永岡さんは進学先として千葉大学教育学部を選びました。当時は消去法で「小学校の先生になりたい」と思っていたからだそう。ただ、「自分の中で迷いもあったので総合大学に行くと決めた」と話します。
しかし、教育実習を経験した際に「やはり一度は社会に出てみないと子どもたちに伝えられることは少ないんじゃないか」と考え、「社会経験を3年積む」と決めて就職。今度はいろいろなことに挑戦できるベンチャー企業を選びました。
「自分の人生を何に使いたいのか」と考える中、地域や一次産業をサポートする会社に転職。そこで地元・尾鷲のような場所が日本にはたくさんあることを知りました。さらには地域の方を通してその土地の魅力も知ることができると実感したのだそう。
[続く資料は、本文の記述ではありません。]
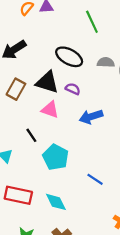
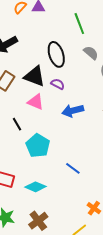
black ellipse: (69, 57) -> (56, 54), turned 40
gray semicircle: (106, 62) -> (91, 53), moved, turned 35
cyan diamond: (56, 202) -> (36, 187), turned -45

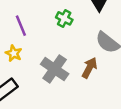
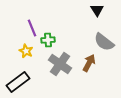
green cross: (64, 18) -> (48, 40), moved, turned -32

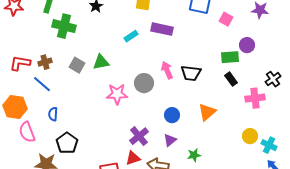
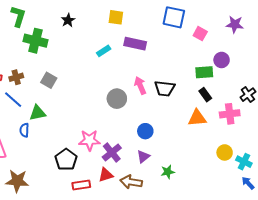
green triangle: (101, 62) -> (38, 113), moved
pink star: (117, 94) -> (89, 140), moved
orange triangle: (207, 112) -> (197, 118), moved, turned 36
black pentagon: (67, 143) -> (66, 160), moved

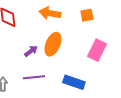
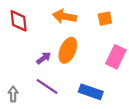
purple line: (34, 77) -> (47, 86), turned 40

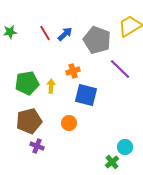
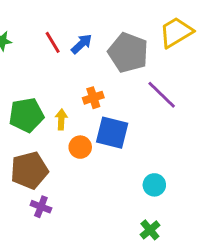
orange circle: (69, 123) -> (80, 147), moved
cyan circle: (125, 147) -> (154, 185), moved

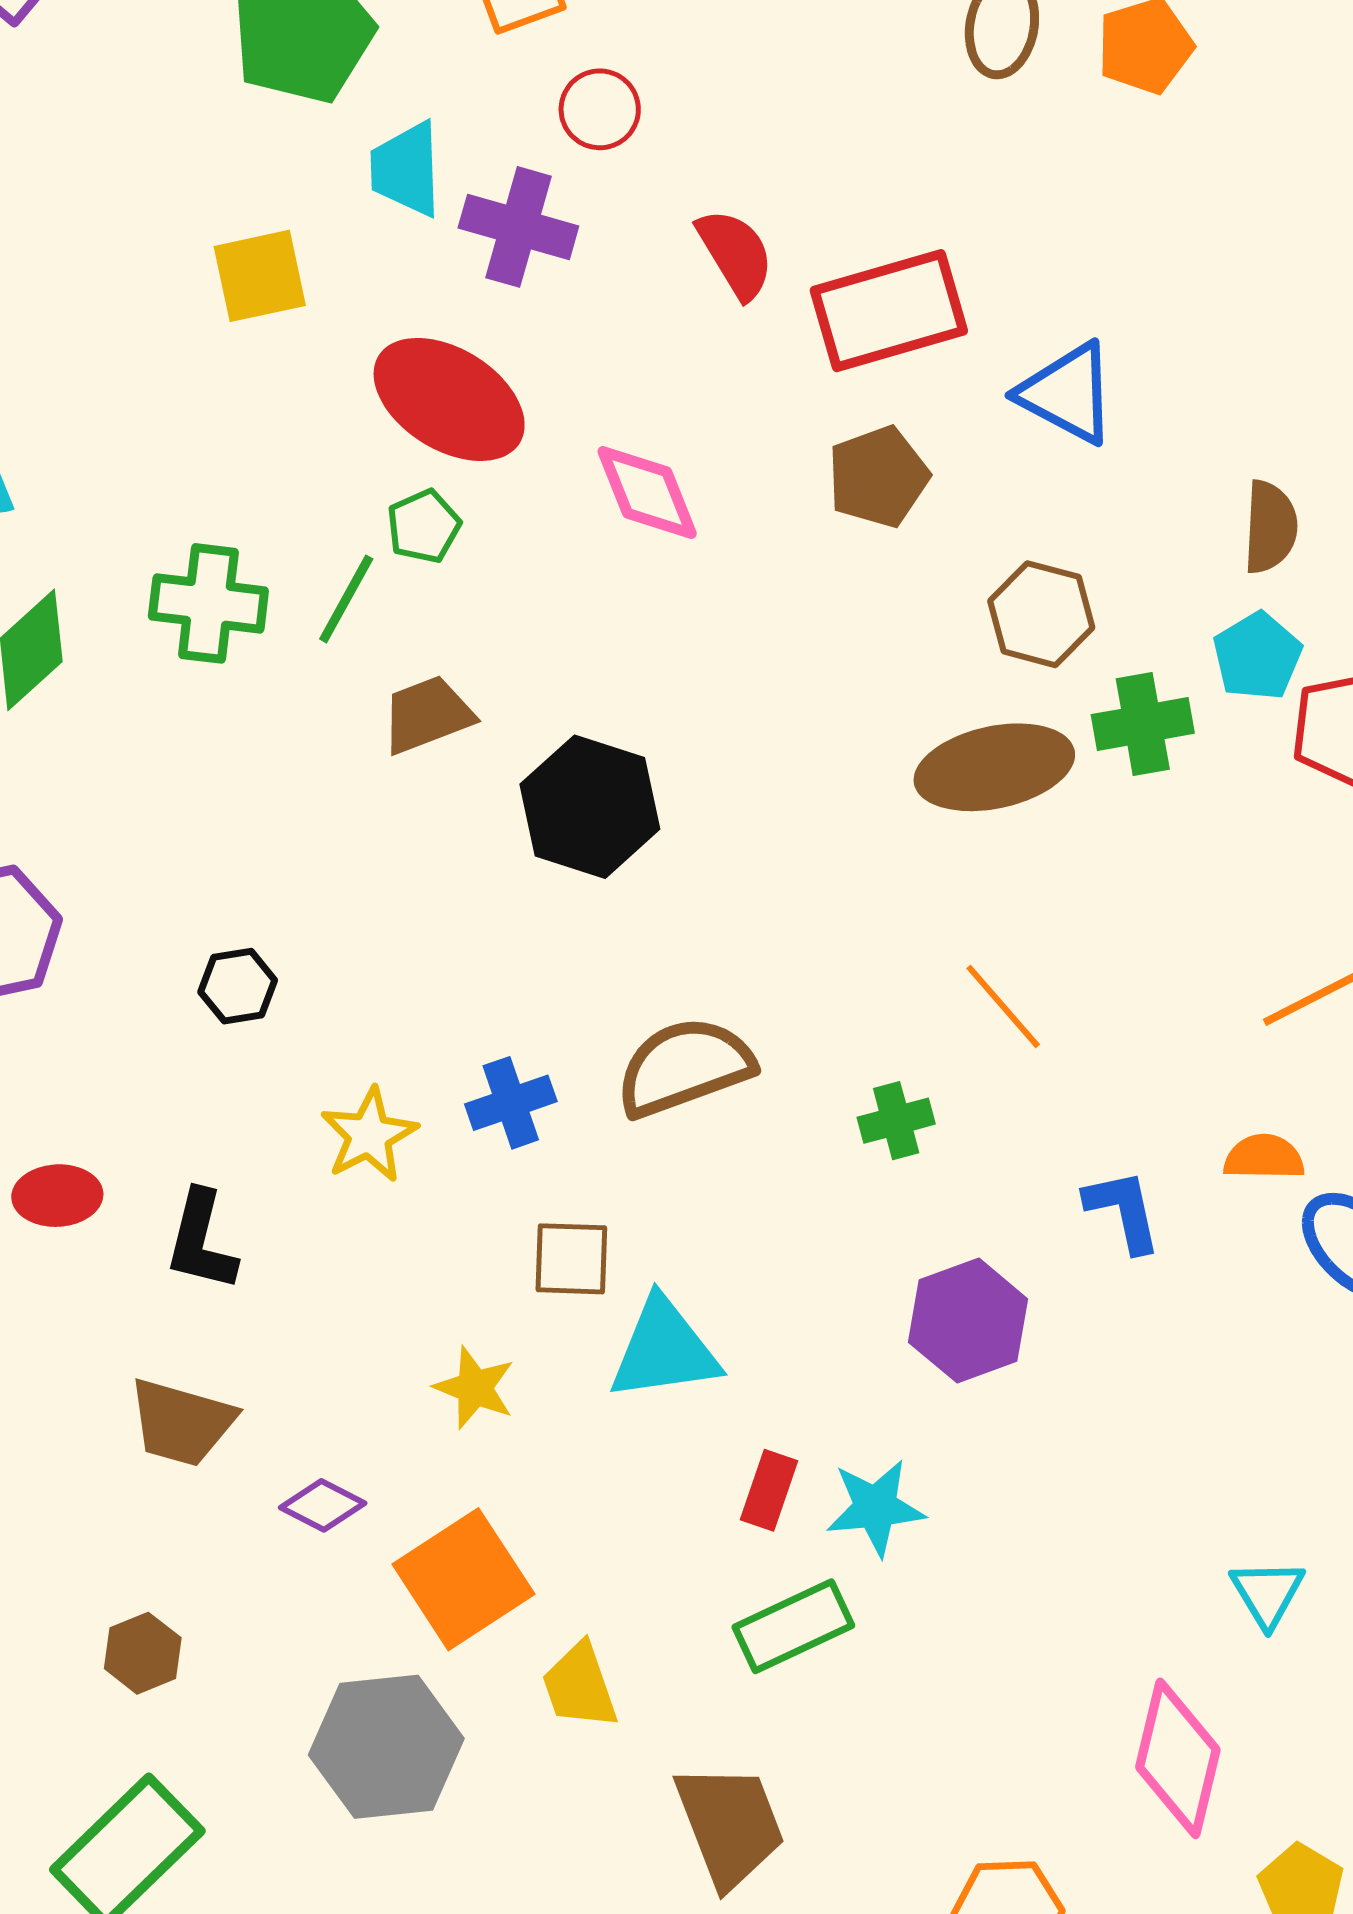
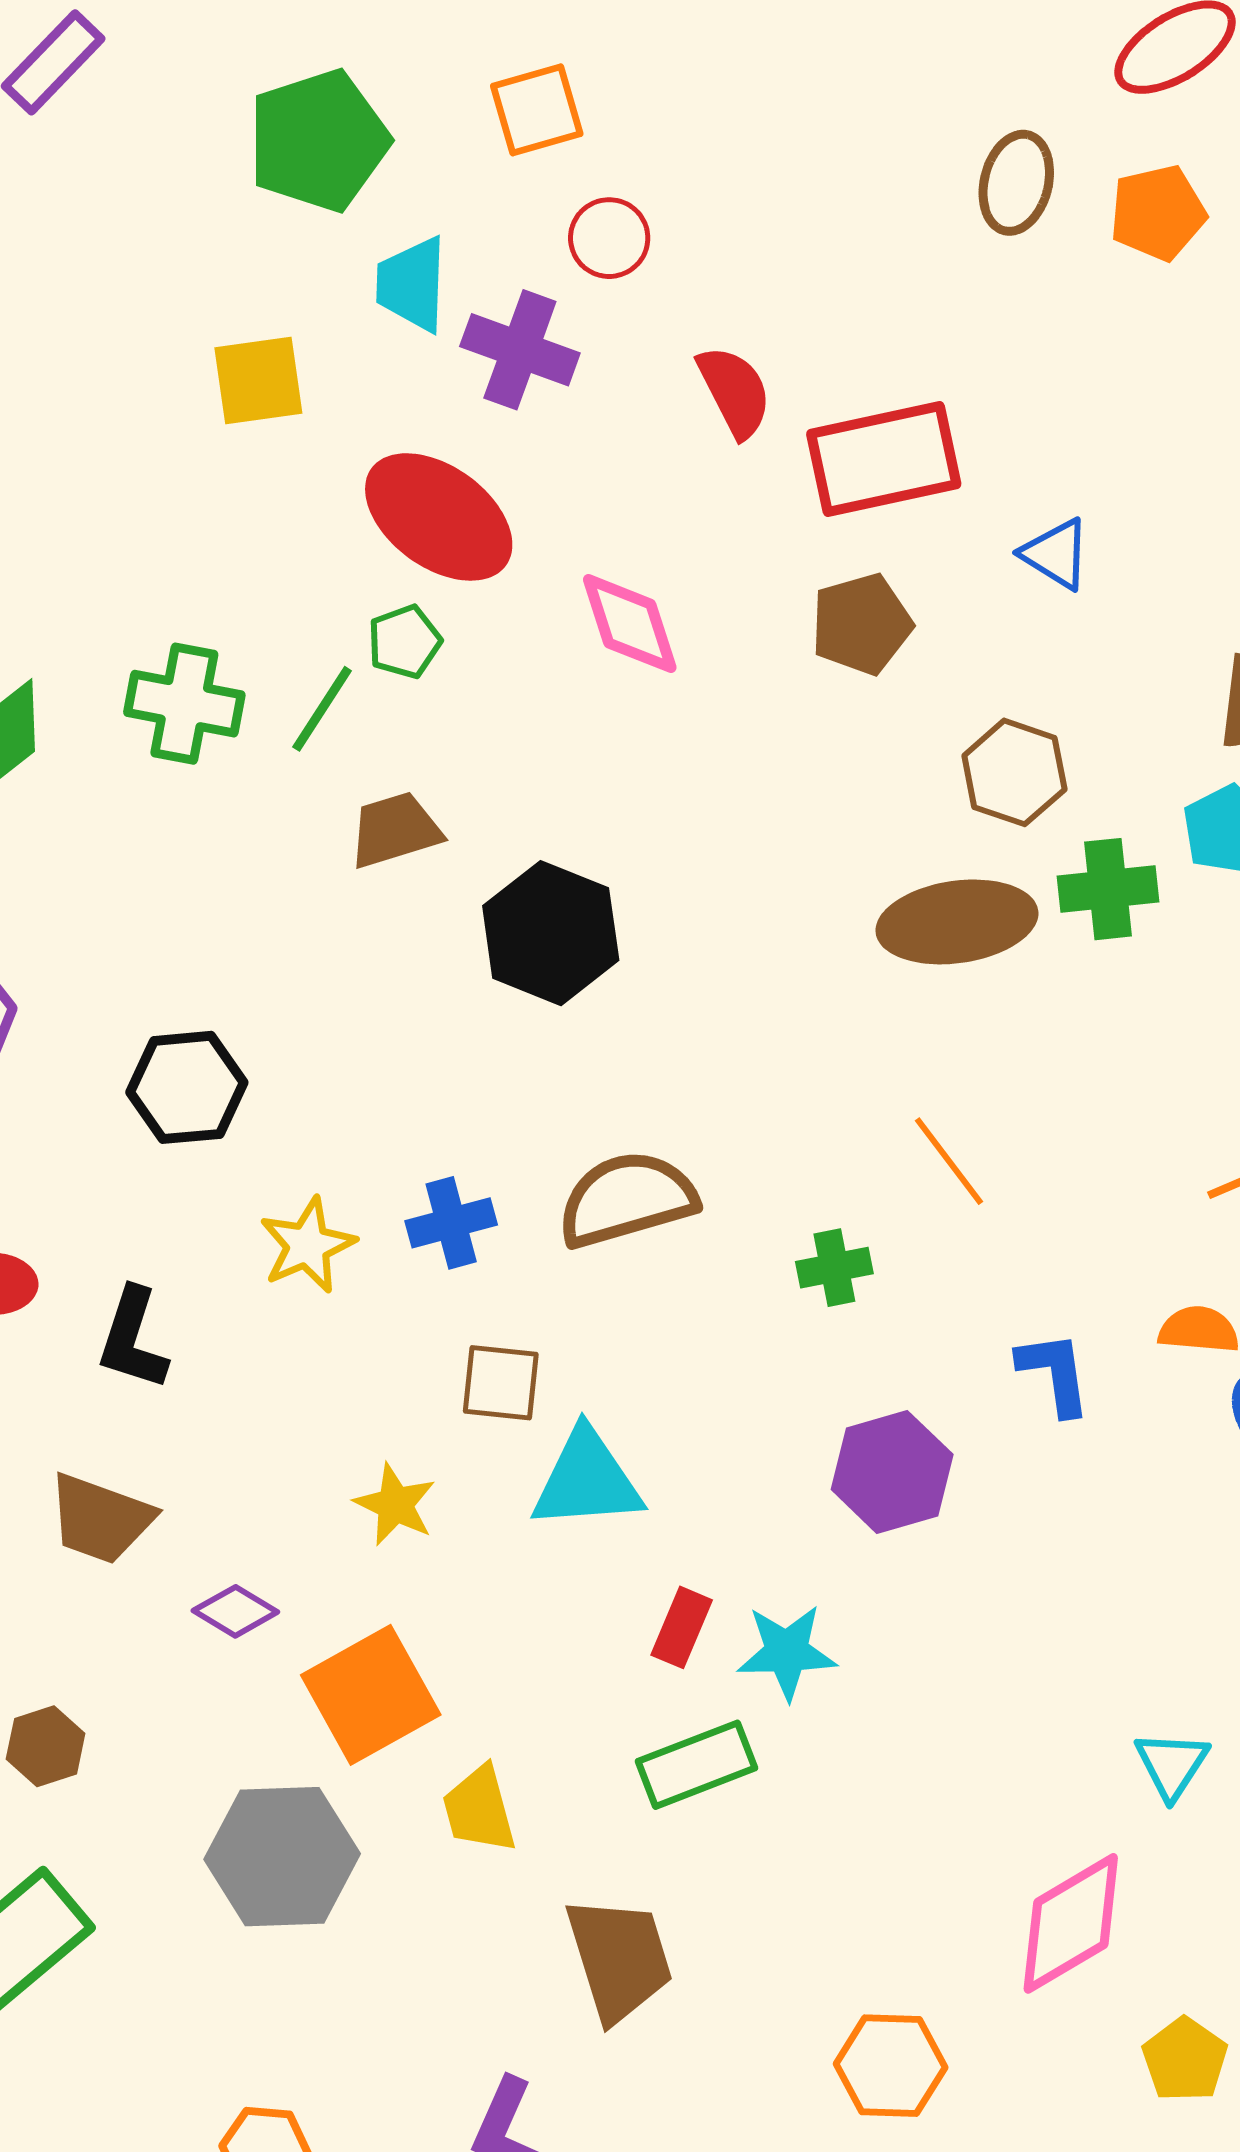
blue triangle: (1067, 393) -> (1056, 554), size x0.7
black hexagon: (238, 986) -> (187, 1087), size x1.5
pink diamond: (1178, 1758) -> (1071, 1923), turned 42

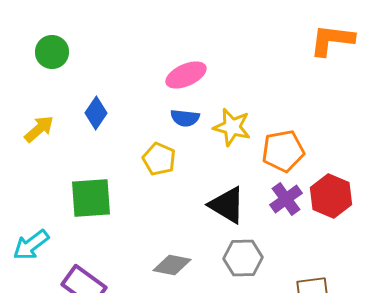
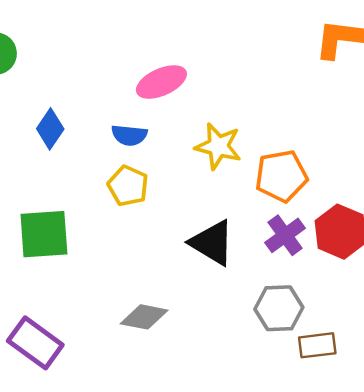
blue semicircle: (185, 118) -> (129, 135), moved
gray hexagon: (243, 258) -> (279, 308), moved

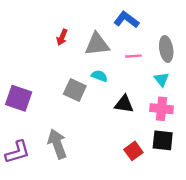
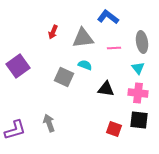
purple square: (19, 98) -> (18, 66), moved, turned 35
gray arrow: (57, 144) -> (49, 123), size x0.7
red square: (133, 151) -> (114, 129), turned -35

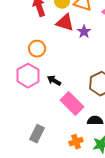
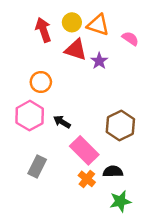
gray rectangle: (37, 134) -> (37, 167), moved
orange cross: (76, 142) -> (87, 179), moved, turned -32

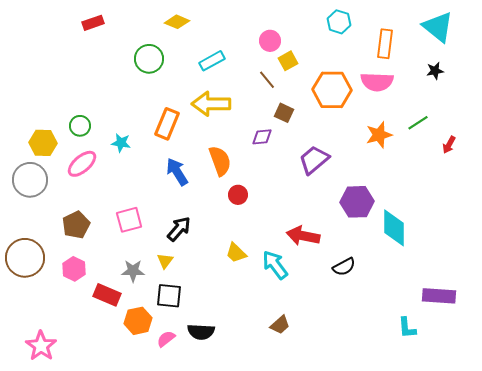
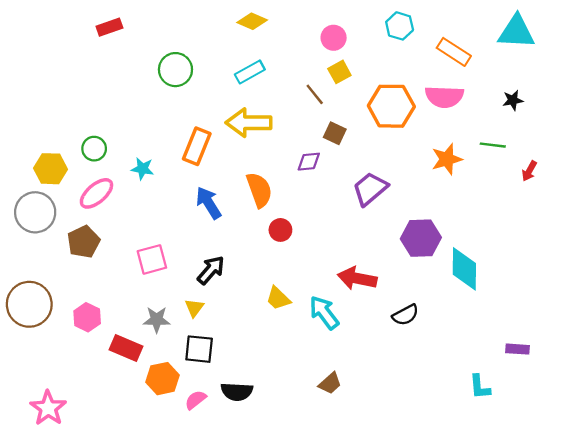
yellow diamond: (177, 22) -> (252, 21), moved
cyan triangle: (438, 27) -> (516, 32), turned -36
pink circle: (270, 41) -> (334, 38), moved
orange rectangle: (385, 44) -> (454, 52), turned -64
black star: (435, 71) -> (513, 100), moved
green line: (418, 123) -> (493, 145), turned 40
brown pentagon: (76, 225) -> (84, 242), moved
purple rectangle: (439, 296) -> (518, 349), size x0.6

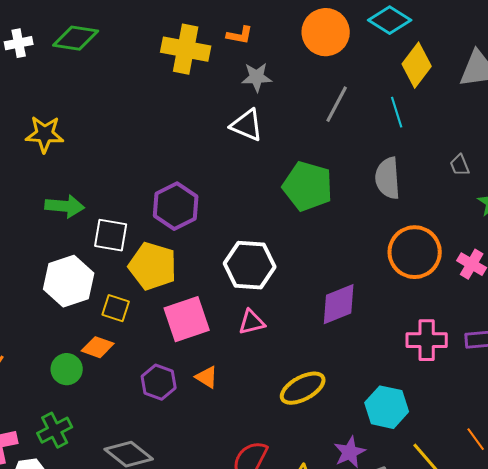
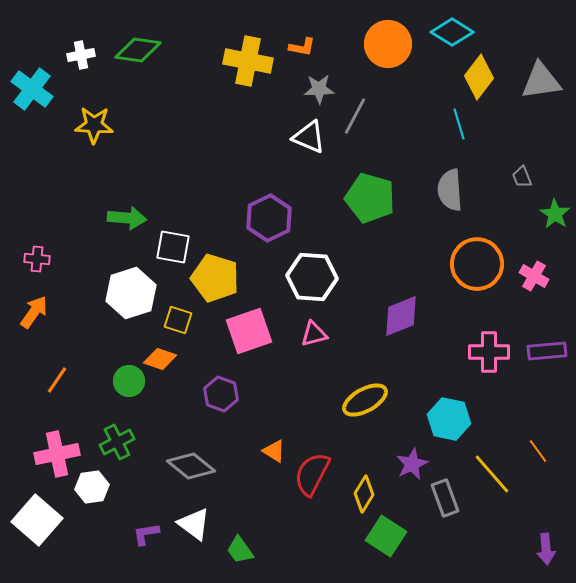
gray line: (337, 104) -> (355, 116), moved
yellow star: (45, 134) -> (94, 125), moved
purple hexagon: (176, 206) -> (269, 218), moved
orange triangle: (207, 377) -> (274, 451), moved

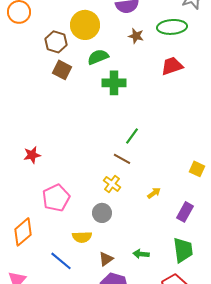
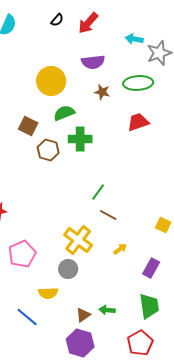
brown hexagon: (56, 42) -> (48, 150), moved
brown line: (122, 159) -> (108, 215), moved
yellow cross: (112, 184) -> (78, 240), size x1.6
brown triangle: (106, 259) -> (83, 315), moved

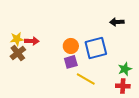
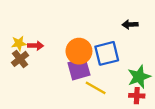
orange circle: (71, 46) -> (79, 51), size x1.5
purple square: (71, 62) -> (79, 69), size x1.5
green star: (125, 69) -> (139, 77), size x1.5

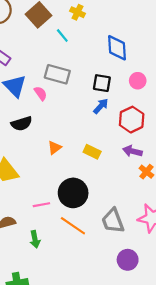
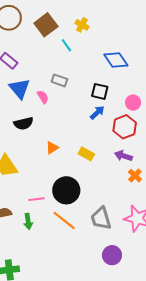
blue diamond: (117, 48) -> (116, 60), turned -35
gray rectangle: (57, 74) -> (59, 80), size x0.7
pink circle: (138, 81) -> (133, 103), moved
green arrow: (35, 239) -> (28, 221), moved

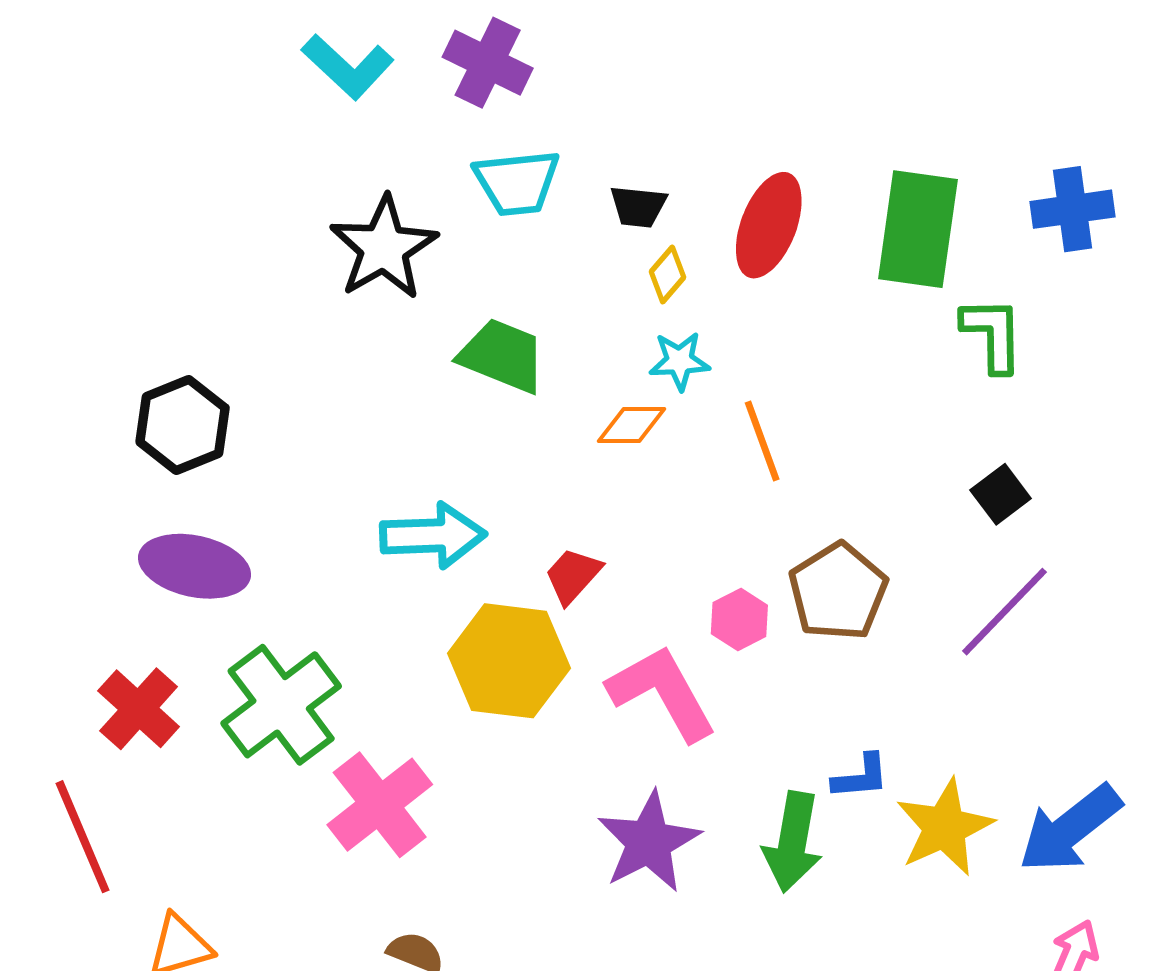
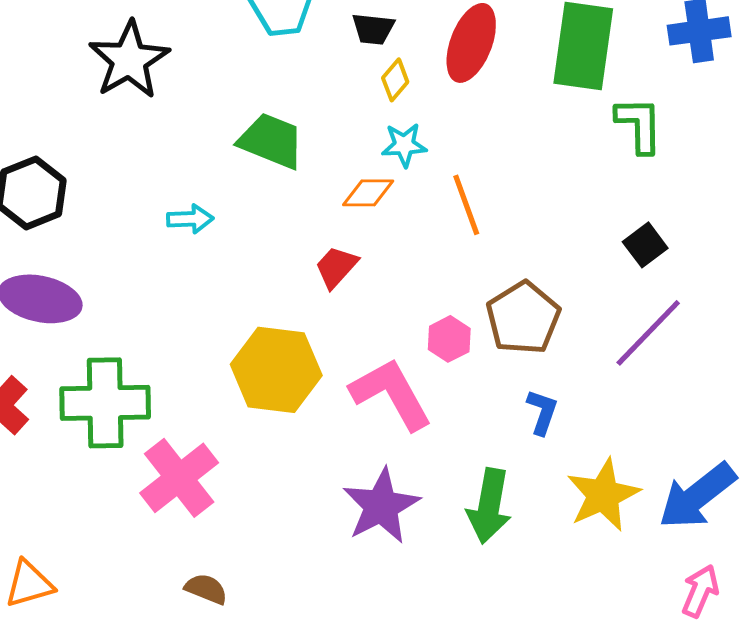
black star: (384, 248) -> (129, 60), moved
cyan arrow: (433, 536) -> (190, 219), moved, size x0.6
red trapezoid: (573, 576) -> (336, 267), moved
green cross: (281, 705) -> (105, 403), turned 36
blue L-shape: (861, 777) -> (542, 412), moved, turned -66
ただ、普通の旅行ではそういったきっかけを持つことができません。どうしたらいいのか分からないまま、思いだけが募る日々。また、会社員として働くことを言い訳に、自分の「やりたい」という思いから逃げてしまっている自分にも気づいてしまいます。
「このままだと多分、一生やらないな」……そこで退職を決意。住んでいた部屋を解約し、一次情報を取るために夜行バスで日本全国の地域を巡る旅に出たそうです。
「今だから笑い話になりますが、当時は『こいつは頭おかしいんじゃないか』って思われるのが怖くて、部屋を解約したなんて言えなかったです」と当時を振り返って笑う永岡さん。何が正解なのか分からないまま「何とかしたい」という思いだけを胸に、紹介された地域を訪れては現状を探る日々でした。
「一番模索していたタイミング」を半年ほど経てから、「自分がやりたいことをやっている会社が見つからなかったので、自分でやっていく必要があるのかなと思って」起業を決めました。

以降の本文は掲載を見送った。